La résilience au cœur de l’épreuve

La vie d’une nation n’est pas un fil tendu ; elle est faite de vagues, de flux et de reflux. Si l’adversaire a cru porter un coup fatal en frappant le cœur du dispositif sécuritaire, il a surtout révélé la capacité de riposte des Forces Armées Maliennes (FAMa). Malgré les tensions à Gao et Mopti, le drapeau du Mali flotte toujours, porté par une armée qui ne combat plus pour des intérêts étrangers, mais pour l’intégrité de chaque centimètre carré de son territoire.
Sadio Camara : Le maître à penser de la dignité retrouvée

Le décès du Général Sadio Camara, confirmé ce lundi, laisse un vide immense, mais son œuvre, elle, est impérissable. Plus qu’un chef militaire, il fut l’un des véritables maîtres à penser de cette transition.

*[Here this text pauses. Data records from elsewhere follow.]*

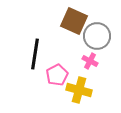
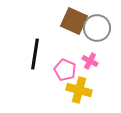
gray circle: moved 8 px up
pink pentagon: moved 8 px right, 5 px up; rotated 20 degrees counterclockwise
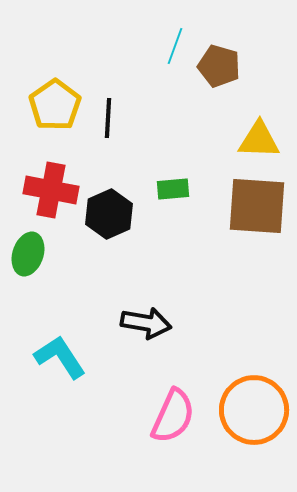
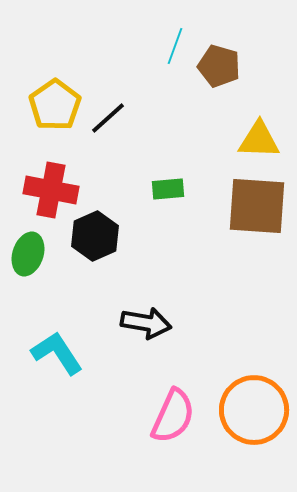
black line: rotated 45 degrees clockwise
green rectangle: moved 5 px left
black hexagon: moved 14 px left, 22 px down
cyan L-shape: moved 3 px left, 4 px up
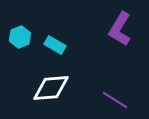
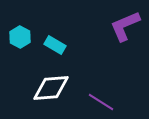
purple L-shape: moved 5 px right, 3 px up; rotated 36 degrees clockwise
cyan hexagon: rotated 10 degrees counterclockwise
purple line: moved 14 px left, 2 px down
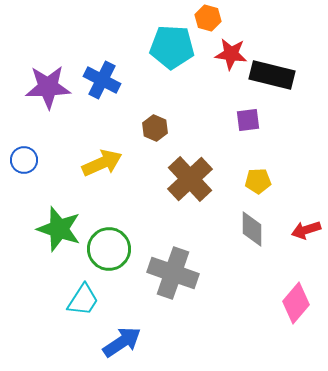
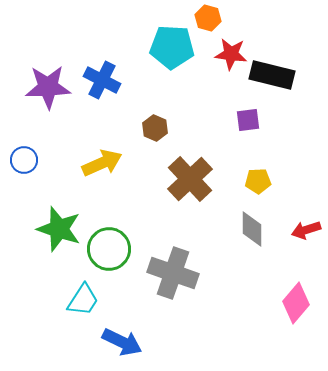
blue arrow: rotated 60 degrees clockwise
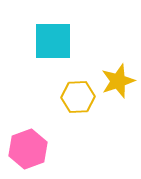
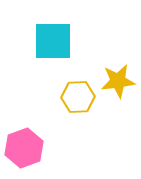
yellow star: rotated 12 degrees clockwise
pink hexagon: moved 4 px left, 1 px up
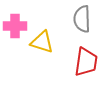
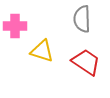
yellow triangle: moved 9 px down
red trapezoid: rotated 64 degrees counterclockwise
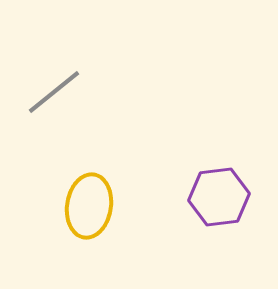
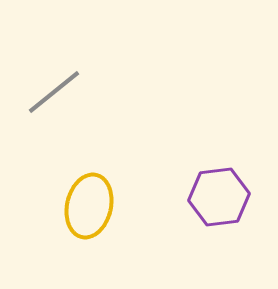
yellow ellipse: rotated 4 degrees clockwise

Sa doctrine reposait sur un triptyque inébranlable :
- La Souveraineté de décision : Le droit pour le Mali de choisir ses alliés stratégiques, à l’instar de la coopération franche avec la Russie, pour une efficacité opérationnelle immédiate.
- L’Autonomie de défense : La transformation des FAMa en une force capable d’initiative, rompant avec des décennies de dépendance.
- L’Intégration Sahélienne : Architecte discret de l’Alliance des États du Sahel (AES), il a compris avant tout le monde que la sécurité de Bamako se joue aussi à Ouagadougou et à Niamey.
L’AES : Un destin lié

L’Alliance des États du Sahel ne sortira pas affaiblie de cette crise. Au contraire, le sacrifice de ses leaders forge une cohésion sociale et militaire sans précédent. L’appel à un sommet extraordinaire de crise est désormais l’étape logique pour peaufiner une stratégie conjointe de renseignement et d’équipement.
Le Mali et ses frères de l’AES ne sont pas seulement en train de mener une guerre contre le terrorisme ; ils mènent une révolution pour la dignité. Et comme chaque grand mouvement de l’histoire, c’est dans le feu de l’adversité que se scelle le destin des peuples libres.
Le Mali est debout. L’AES est en marche. L’histoire nous regarde.